PPE - As a rule of thumb, a work environment where you have to raise your voice to be heard by someone less than two feet away requires the use of hearing protection. Hearing protection comes primarily in two forms: earplugs and earmuffs.
Earplugs are typically made of foam or premolded plastic. They work by forming a seal inside the ear canal to prevent high levels of noise from reaching the cochlea. All earplugs are given a noise reduction rating (NRR) by the manufacturer. Make sure the plugs you use effectively reduce the decibels to the permissible exposure level.
Unlike plugs, earmuffs cover the entire ear. Because the seal of the earmuff is around the outside of the ear, anything that comes between the ear and the muff can reduce its effectiveness. Safety glasses, long hair and certain hats can all cause an improper seal.
When using personal hearing protection, workers should understand that there will be a period of adjustment. Often your own voice seems amplified when using plugs or muffs. While this may seem annoying at first, remember that earplugs are much easier to get used to than hearing aids.
Lasting benefitsWhen a proper hearing conservation program is followed, studies indicate that employees generally feel better, have more energy and a more positive attitude. We can't turn back the clock when it comes to our ability to hear. But we can protect our hearing now through the choices we make. Protect your hearing - the benefits will last a lifetime.

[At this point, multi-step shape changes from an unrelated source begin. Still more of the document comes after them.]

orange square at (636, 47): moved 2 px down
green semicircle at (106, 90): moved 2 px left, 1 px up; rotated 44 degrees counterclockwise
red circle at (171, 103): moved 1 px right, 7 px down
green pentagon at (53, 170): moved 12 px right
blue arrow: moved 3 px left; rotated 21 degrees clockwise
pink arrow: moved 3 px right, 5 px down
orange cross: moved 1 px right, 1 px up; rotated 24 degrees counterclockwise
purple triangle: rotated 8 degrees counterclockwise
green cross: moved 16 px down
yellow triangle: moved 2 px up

SIDEBAR: How the ear hearsTo fully understand the effect excessive noise can have on our hearing, it is important to first know how the ear works.

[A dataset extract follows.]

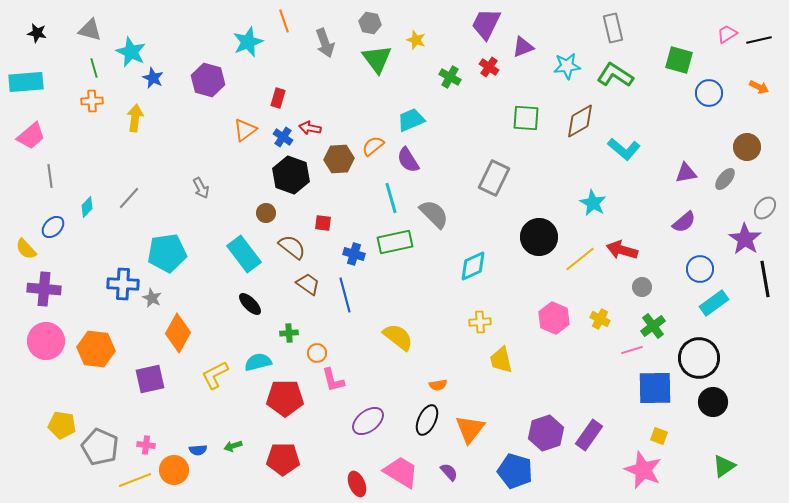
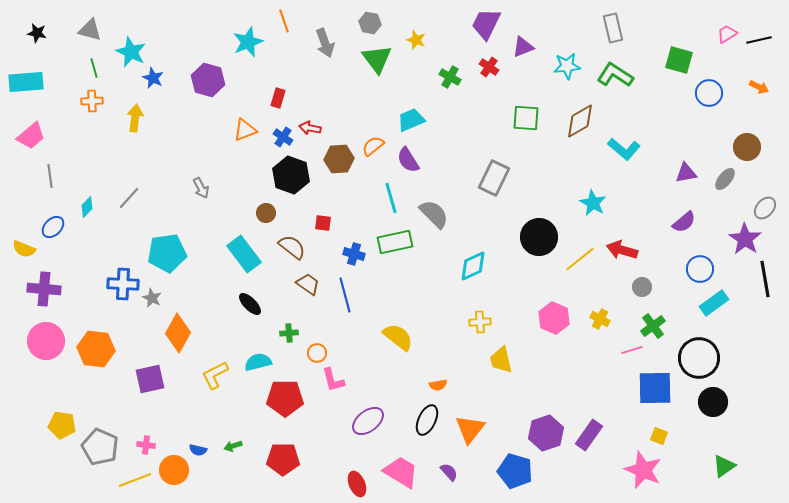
orange triangle at (245, 130): rotated 15 degrees clockwise
yellow semicircle at (26, 249): moved 2 px left; rotated 25 degrees counterclockwise
blue semicircle at (198, 450): rotated 18 degrees clockwise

When a sound is generated, vibrations or sound waves are sent speeding through the air. These sound waves are then funneled into the auditory canal where they reach the eardrum. The waves cause the eardrum to vibrate, which in turn moves three tiny bones known as the hammer, anvil and stirrup. The stirrup passes the vibrations into a coiled tube called the cochlea. The fluid-filled cochlea contains thousands of hair-like nerve endings. When the fluid in the cochlea vibrates, the nerve endings change the vibrations into messages sent to the brain.

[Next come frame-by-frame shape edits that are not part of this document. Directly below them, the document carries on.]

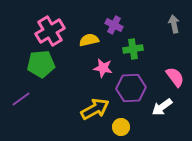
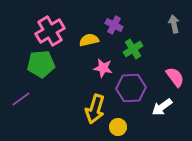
green cross: rotated 24 degrees counterclockwise
yellow arrow: rotated 136 degrees clockwise
yellow circle: moved 3 px left
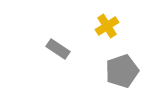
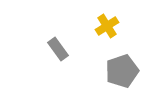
gray rectangle: rotated 20 degrees clockwise
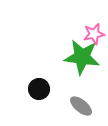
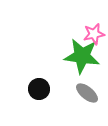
green star: moved 1 px up
gray ellipse: moved 6 px right, 13 px up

When unprotected ears are exposed to hazardous levels of noise, the nerve endings inside the cochlea become temporarily damaged, which may result in a condition known as tinnitus. Tinnitus is an annoying condition with symptoms ranging from a constant whistling or ringing inside your ears to temporary hearing loss. The condition can be severe and debilitating; even sleep can become difficult.
The extent of hearing loss damage depends on the intensity and duration of the noise. If hazardous exposure continues, eventually the nerve endings will not be able to recover. This type of impairment to the inner ear is known as sensory neural hearing loss, and is permanent.